Die Sorge ist unberechtigt, denn wir sind doch recht schnell durch und noch viele Leute sind hinter uns. Sehr viele Leute um genau zu sein. Die Koffer sind weg und ich verabschiede mich von unserem Gepäck, ohne zu wissen, ob wir es jemals wieder sehen würden. Für den Notfall haben wir ein paar Sachen im Handgepäck. Ein T-Shirt, eine kurze Hose und eine Unterhose zum Wechseln (ach, sowas macht man?). Wir gehen zum Ende der Schlange vor der Sicherheitskontrolle. Zumindest denken wir, dass das was wir sehen, das Ende der Schlange ist. Doch statt der rund zwanzig Meter, die wir vermutet haben, geht diese Schlange einmal durch das ganze Terminal. Ich weiß nicht, wie viele Menschen vor uns sind, aber ich glaube mit 1.500 bin ich schon recht nah dran. Und das Beste ist, es geht überhaupt nicht vorwärts.
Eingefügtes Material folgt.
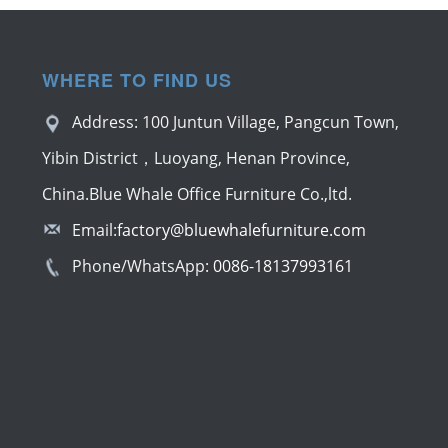
WHERE TO FIND US
Address: 100 Juntun Village, Pangcun Town,
Yibin District，Luoyang, Henan Province,
China.Blue Whale Office Furniture Co.,ltd.
Email:
factory@bluewhalefurniture.com
Phone/WhatsApp:
0086-18137993161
Angesichts der Tatsache, dass in rund einer Stunde der Flieger geht, ist die Stimmung nicht nur beim Hasen angespannt.
„Was, wenn wir es nicht schaffen?“, fragt der Hase und ich sage: „Natürlich schaffen wir es.“ Und ich denke: „Was, wenn wir es wirklich nicht schaffen?“ Da sogar unsere Kinder schon ein wenig mit der Situation hadern, und das tun sie so schnell nicht, versuche ich die größtmögliche Sicherheit auszustrahlen. Im Inneren schiebe ich Panik und möchte losstürmen und sagen: „Lassen Sie mich durch, ich bin Arzt!“ Aber nachher gibt´s einen medizinischen Notfall und ich möchte niemanden versehentlich ins Jenseits befördern. In diesem Moment geht ein Ruck durch die Schlange und haben wir für die ersten Meter noch gut 10 Minuten gebraucht, so sprinten wir beinahe mit einem Mal durch das Terminal. Der sichtbare Teil der Schlange geht irgendwann durch eine Tür durch und unsere Tochter, die hier schon mal losgeflogen ist, sagt, dass dahinter auch wieder diese Irrgartenabtrennung ist und uns noch viel Chaos erwartet.
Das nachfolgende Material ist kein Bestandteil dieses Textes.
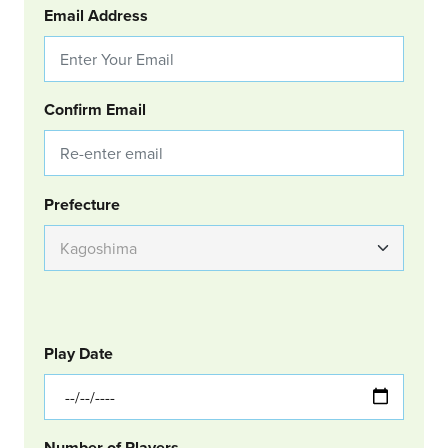
Email Address
Confirm Email
Group Location
Prefecture
GOLF
Col Left
Play Date
Number of Players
„Ach, was Du immer hast“, sage ich und vermute, dass sie sich nicht richtig erinnert. Es hilft auch keinem weiter, jetzt unnötig Panik heranzutragen. Wir erreichen die Tür und ich blicke als Erster hindurch. Ein Ameisenhaufen ist eine Oase der Ruhe gegen das, was ich sehe. Überall Menschen in verschiedenen Schlangen. Dir Stimmung ist gereizt, Kinder weinen, alte Leute wissen nicht mehr weiter und manch einer kann sich mit Mühe beherrschen, um hier nicht lauthals loszuheulen. Ich bin der Mancheiner. „Wir werden es nicht schaffen“, sage ich. Wasser auf des Hasens Mühlen und die Kinder sind auch nicht gerade hoffnungsvoll.
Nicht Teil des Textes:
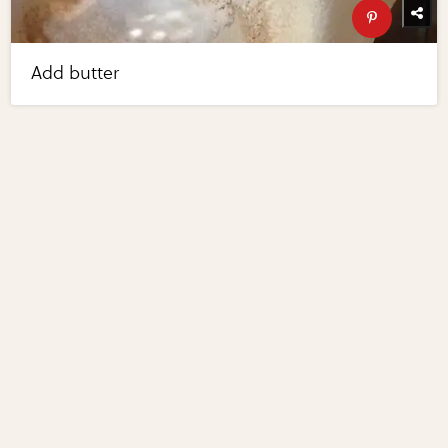
Add butter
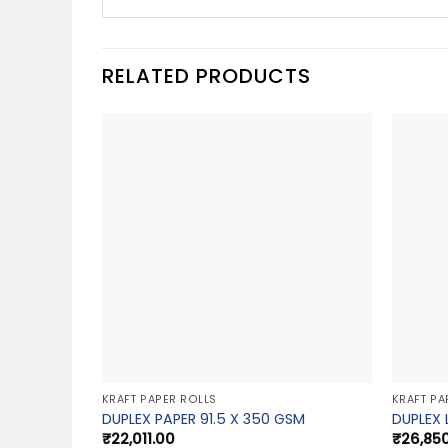
RELATED PRODUCTS
KRAFT PAPER ROLLS
KRAFT PA
DUPLEX PAPER 91.5 X 350 GSM
DUPLEX 
₹
22,011.00
₹
26,85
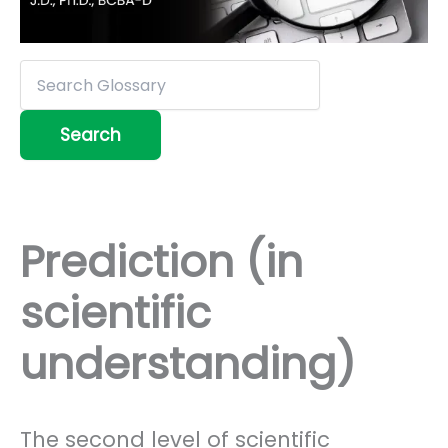
Prediction (in
scientific
understanding)
The second level of scientific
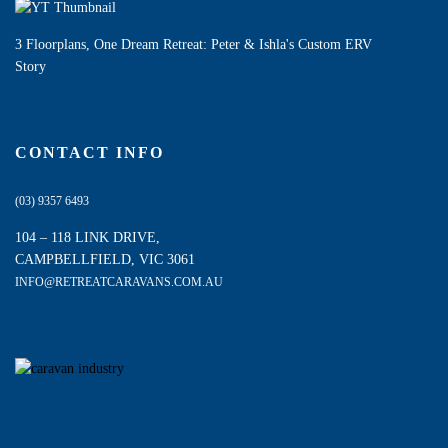
3 Floorplans, One Dream Retreat: Peter & Ishla's Custom ERV
Story
CONTACT INFO
(03) 9357 6493
104 – 118 LINK DRIVE,
CAMPBELLFIELD, VIC 3061
INFO@RETREATCARAVANS.COM.AU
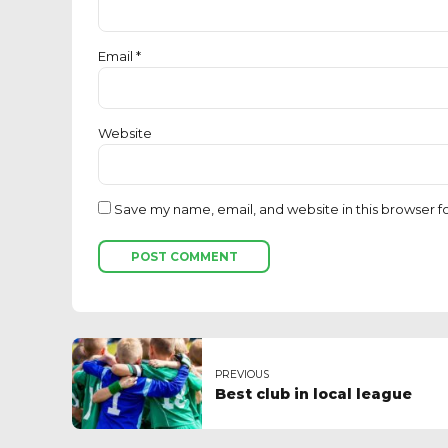
Email *
Website
Save my name, email, and website in this browser f
POST COMMENT
PREVIOUS
Best club in local league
Aber ich muss dem Personal mal meine Hochachtung aussprechen, denn wie durch Zauberei kriegen sie die Massen an Reisenden bewältigt und wir sind eine halbe Stunde vor Abflug an dem richtigen Gate. Das haben sie wirklich exzellent gemacht. Jetzt kann der Urlaub losgehen. Wir sind ebenso erschöpft wie glücklich und verdrängen die Tatsache, dass wir mal eben die Nacht durchgemacht haben. Wie in alten Zeiten, als man bis zum Morgengrauen auf Partys war. Nur konnte man sich danach hinlegen und schlafen. Das geht jetzt nicht. Aber es ist Urlaub. Wir werden das schon hinkriegen. Im Flieger sitzen wir jedenfalls schon und das ist ein enorm gutes Zeichen. Es wäre schön in diesem Zusammenhang, wenn er auch starten und landen würde und das möglichst unversehrt und möglichst mit uns an Bord.